Like i said before i am pro life and abortion is herendous but on god gets to judge not us
You murdered your baby.
I could never imagine killing my baby… everyone is a cluster of cells and every life starts with a cluster of cells either way u ended a life…u should have ended ur own if u couldn’t handle it or have safe sex u were 19 old enough to know better…u should have ur cluster of cells ended ….u kept a picture of cluster of cells lol ur retarded and I feel bad for ur poor baby someone would have loved it since u didnt
19 years old is not that young. Especially not that young to have children or to start a family. This is some reason phenomenon where we treat legal adult (18+ and early 20s) like their these little children that need to be coddled. My grandmother was 16 when she was married and became pregnancy with her 1st child (out of 7 children lol) they then immigrated to the US practically dirt poor with 4 children. My grandparents were happily married for 60 years btw. Life was tough but life is kinda like that. Unplanned things happen and having children makes you hustle and fight like you’ve never caught before. Abortion is flat out selfish. You put your needs above another human beings to the point of murdering your child. Ans in your own words you wanted to do things like “go to Europe with your boyfriend” you literally sacrificed your child for you own convenience and temporary pleasure. It really is the ultimate grotesque and selfish thing a human being can do And I think you know deep Down what you did was wrong and I can tell it brings you sadness and shame.
If it’s only a clump or cells why do you seem so sad about seeing the pictures
So you and your boyfriend actually communicate about it. That's more responsible than most couples. I wish he asked about you first. Did the ultrasound look like a little peanut?

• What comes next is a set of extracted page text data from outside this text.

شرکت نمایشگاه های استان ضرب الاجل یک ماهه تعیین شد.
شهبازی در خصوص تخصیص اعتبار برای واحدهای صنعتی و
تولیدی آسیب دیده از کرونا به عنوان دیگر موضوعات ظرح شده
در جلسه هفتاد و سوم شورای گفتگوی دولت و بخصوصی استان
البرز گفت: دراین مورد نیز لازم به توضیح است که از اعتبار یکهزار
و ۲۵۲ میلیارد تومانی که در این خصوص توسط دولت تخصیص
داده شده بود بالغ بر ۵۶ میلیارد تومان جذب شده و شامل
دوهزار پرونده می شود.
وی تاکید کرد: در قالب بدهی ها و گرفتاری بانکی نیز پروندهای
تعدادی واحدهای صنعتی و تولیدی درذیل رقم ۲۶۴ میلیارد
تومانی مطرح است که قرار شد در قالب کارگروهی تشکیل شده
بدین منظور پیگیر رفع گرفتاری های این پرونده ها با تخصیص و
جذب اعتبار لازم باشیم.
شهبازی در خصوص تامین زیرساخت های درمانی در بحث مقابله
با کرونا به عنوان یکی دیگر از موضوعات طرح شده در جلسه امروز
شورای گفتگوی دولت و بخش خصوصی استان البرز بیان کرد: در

So *you need a ride, *don't look at the table or ultra-sound, *keep your mind busy.. Maybe take a nature hike sometime after for more healing. You were pro-active about it. I feel glad you didn't wait too long. You can let this go and turn attention. I'm glad you are sharing your story.

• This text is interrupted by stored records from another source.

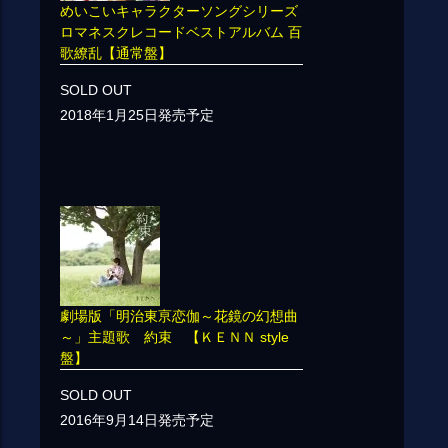
めいこいキャラクターソングシリーズ
ロマネスクレコードベストアルバム 百
歌繚乱【通常盤】
SOLD OUT
2018年1月25日発売予定
劇場版「明治東亰恋伽～花鏡の幻想曲
～」主題歌 約束 【ＫＥＮＮ style
盤】
SOLD OUT
2016年9月14日発売予定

Some comments can be so toxic to be honest.. 😅😨😒
Dummy she doesn’t deserve to be a mom if she was so quick to kill her unborn.
So I just found out my 17 year old girlfriend is pregnant. I’m 18 and I need help so bad. We both know it’s the smartest decision to go through the abortion but, we both seem to be getting attached. So basically what I need help with is I need people to tell me what I should do to help her choose to keep it or not.